Real-time payments are growing rapidly in the UK, signifying potential for business payments for banks and FinTechs, according to the Emerging Payments Association (EPA).
The trade association published original research on how consumer expectations have drastically changed over a short period of time – with delays to fund movement or clearance no longer tolerated.
The spike in demand for real-time payments was sparked by the implementation of the second Payment Services Directive (PSD2) and Open Banking in 2018. Intended to be a catalyst for innovation in the financial industry, the regulation has impacted consumer behaviour and attitude towards slower payment processes.
Mark McMurtrie, EPA ambassador and report author, commented: “Real-time is the new normal for payments procession – customers expect it, while regulators encourage the adoption and competition demands that instant payment options are provided.”

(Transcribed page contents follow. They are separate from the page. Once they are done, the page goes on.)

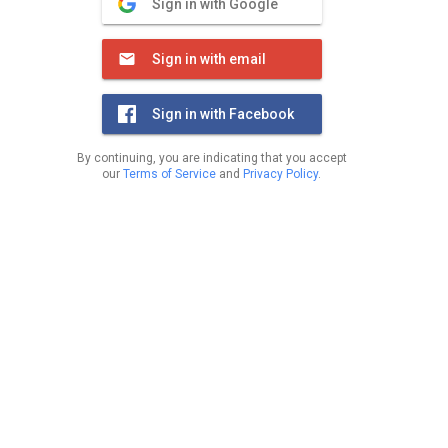
Sign in with Google
Sign in with email
Sign in with Facebook
By continuing, you are indicating that you accept
our
Terms of Service
and
Privacy Policy
.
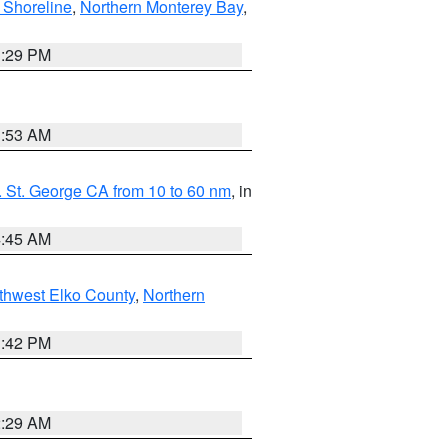
 Shoreline
,
Northern Monterey Bay
,
1:29 PM
1:53 AM
 St. George CA from 10 to 60 nm
, in
4:45 AM
thwest Elko County
,
Northern
1:42 PM
2:29 AM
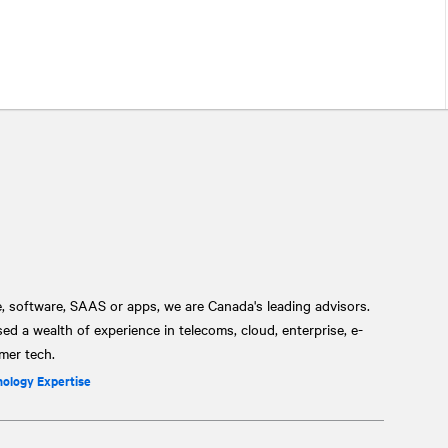
, software, SAAS or apps, we are Canada's leading advisors.
 a wealth of experience in telecoms, cloud, enterprise, e-
mer tech.
nology Expertise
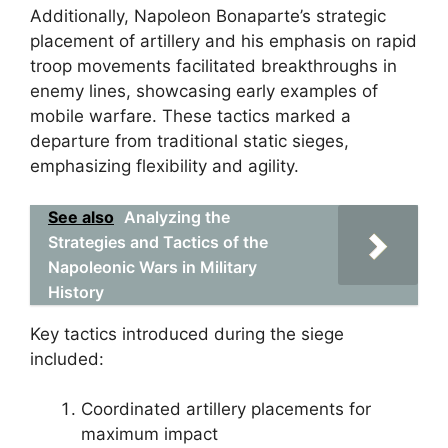
Additionally, Napoleon Bonaparte’s strategic
placement of artillery and his emphasis on rapid
troop movements facilitated breakthroughs in
enemy lines, showcasing early examples of
mobile warfare. These tactics marked a
departure from traditional static sieges,
emphasizing flexibility and agility.
See also
Analyzing the
Strategies and Tactics of the
Napoleonic Wars in Military
History
Key tactics introduced during the siege
included:
Coordinated artillery placements for
maximum impact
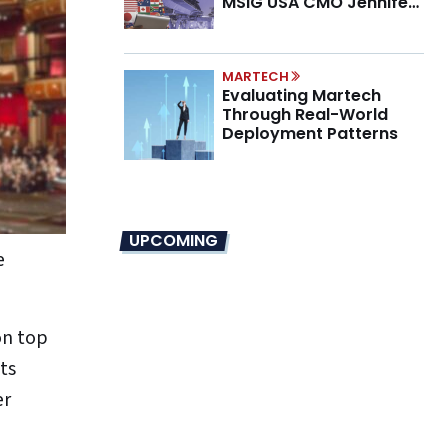
MSIG USA CMO Jennifer
Marino on the New CMO
Mandate
MARTECH
Evaluating Martech
Through Real-World
Deployment Patterns
UPCOMING
e
on top
ts
er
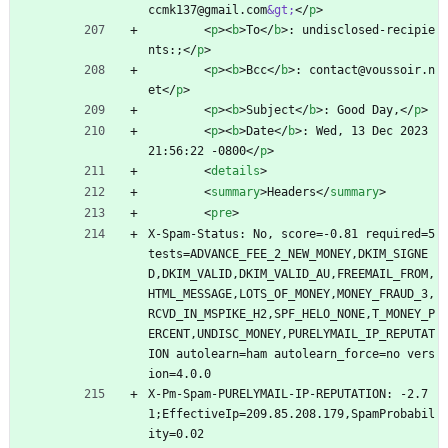
ccmk137@gmail.com
&gt;
<
/
p
>
<
p
>
<
b
>
To
<
/
b
>
: undisclosed-recipie
nts:;
<
/
p
>
<
p
>
<
b
>
Bcc
<
/
b
>
: contact@voussoir.n
et
<
/
p
>
<
p
>
<
b
>
Subject
<
/
b
>
: Good Day,
<
/
p
>
<
p
>
<
b
>
Date
<
/
b
>
: Wed, 13 Dec 2023 
21:56:22 -0800
<
/
p
>
<
details
>
<
summary
>
Headers
<
/
summary
>
<
pre
>
X-Spam-Status: No, score=-0.81 required=5 
tests=ADVANCE_FEE_2_NEW_MONEY,DKIM_SIGNE
D,DKIM_VALID,DKIM_VALID_AU,FREEMAIL_FROM,
HTML_MESSAGE,LOTS_OF_MONEY,MONEY_FRAUD_3,
RCVD_IN_MSPIKE_H2,SPF_HELO_NONE,T_MONEY_P
ERCENT,UNDISC_MONEY,PURELYMAIL_IP_REPUTAT
ION autolearn=ham autolearn_force=no vers
ion=4.0.0
X-Pm-Spam-PURELYMAIL-IP-REPUTATION: -2.7
1;EffectiveIp=209.85.208.179,SpamProbabil
ity=0.02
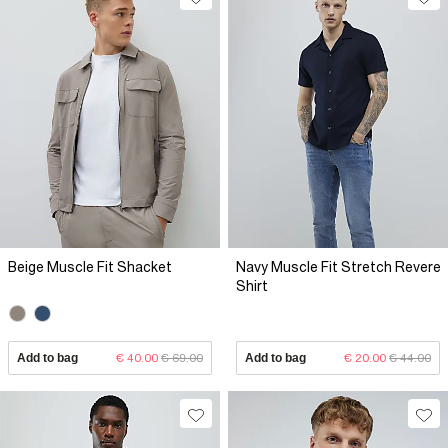
Beige Muscle Fit Shacket
Navy Muscle Fit Stretch Revere
Shirt
Add to bag
€ 40.00
€ 69.00
Add to bag
€ 20.00
€ 44.00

The report suggested that the move towards real-time payments can be beneficial to businesses, since additional data can improve insight into customer behaviour, allowing for instant rewards and personalised offers.

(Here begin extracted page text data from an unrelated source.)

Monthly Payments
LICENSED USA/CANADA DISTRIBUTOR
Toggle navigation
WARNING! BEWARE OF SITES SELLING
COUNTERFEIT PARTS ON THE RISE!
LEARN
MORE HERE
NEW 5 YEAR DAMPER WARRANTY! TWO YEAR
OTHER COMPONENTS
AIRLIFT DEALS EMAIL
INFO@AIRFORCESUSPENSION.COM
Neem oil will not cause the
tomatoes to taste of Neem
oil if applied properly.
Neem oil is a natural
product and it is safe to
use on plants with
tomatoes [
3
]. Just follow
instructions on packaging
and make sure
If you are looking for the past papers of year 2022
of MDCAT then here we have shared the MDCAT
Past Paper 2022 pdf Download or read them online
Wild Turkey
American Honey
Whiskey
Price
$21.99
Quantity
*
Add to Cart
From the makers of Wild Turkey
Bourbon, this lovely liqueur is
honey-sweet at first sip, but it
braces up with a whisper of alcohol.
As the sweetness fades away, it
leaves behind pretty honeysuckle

However, it also warned that faster processing times create more opportunities for criminals to exploit businesses – “more investment must therefore be made to enhance fraud protection”.
The EPA also highlighted that the amount of innovation a financial institution can deliver is severely hampered by the growing number of regulations that have to be completed, tying up financial and employee resources and management bandwidth. This means that there is still a way to go before demand for real-time payments can be met as commonplace.